“Can DH Answer Our Questions?” Looking Ahead to AHA 2015

aha 2015It’s finals week at Bryn Mawr, which means that campus is getting quieter by the day. But for historians like me, the December break also requires getting ready for the American Historical Association (AHA) annual meeting, held the first weekend of the new year. On Sunday, January 4, I’ll be chairing a fantastic session organized by Penn State graduate student Kathryn Falvo, featuring work at the intersection of women’s and gender history and the digital humanities. We’ll be joined by new University of Virginia Ph.D. Tamika Richeson, and Dr. Wendy E. Chmielewski, George Cooley Curator of the Swarthmore College Peace Collection.
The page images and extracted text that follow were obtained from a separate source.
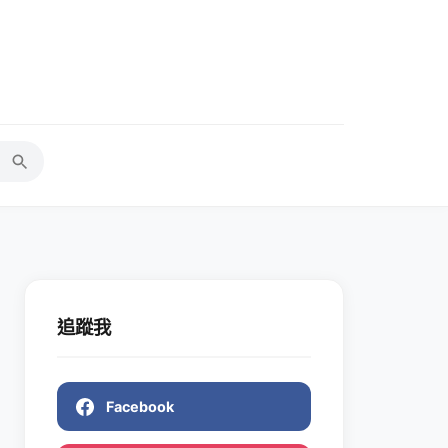
追蹤我
Facebook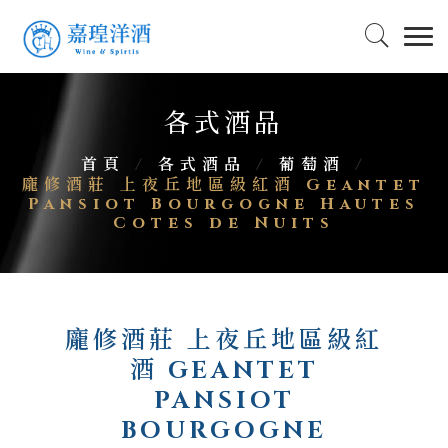
各式酒品
首頁
/
各式酒品
/
葡萄酒
/
龐修酒莊 上夜丘地區級紅酒 Geantet
Pansiot Bourgogne Hautes
Cotes de Nuits
龐修酒莊 上夜丘地區級紅
酒 GEANTET
PANSIOT
BOURGOGNE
Set your alarm clocks: we’re scheduled for a 9am start, discussing topics central to the Greenfield Digital Center’s mission:

AHA Session 159: Can DH Answer Our Questions? Using Digital Humanities to Address the Concerns of Feminist Historians

Reflecting on her work on women who ran for office prior to 1920, Wendy Chmielewski questions the gendered aspects of digital research and presentation. Does digital research help scholars craft better or more complex questions about our historical subjects or create a different historiography? As a digitized medium becomes standard, questions of methodology, funding, and presentation are of the utmost importance. Tamika Richeson’s presentation will explore a DH project she has been working on that uses Omeka and Neatline to look at over 450 arrests of black women in Washington D.C. from 1830-1867. Tamika is concerned with placing these black women’s arrests in a larger digital narrative – one which can help historians access the lives of lower class black women in a way that traditional methodologies cannot. Similarly, Kathryn Falvo examines the lives of traveling Quaker women in the nineteenth century by using another mapping tool, ArchGIS. By tracing these women’s lives through their movements, we can better understand the role of female ministers within the Society of Friends and their lived experience as ministers. Here, too, mapping technologies facilitate an understanding of lived experience that more traditional methodologies cannot accommodate. Can DH methods accommodate the questions that feminist historians seek to answer?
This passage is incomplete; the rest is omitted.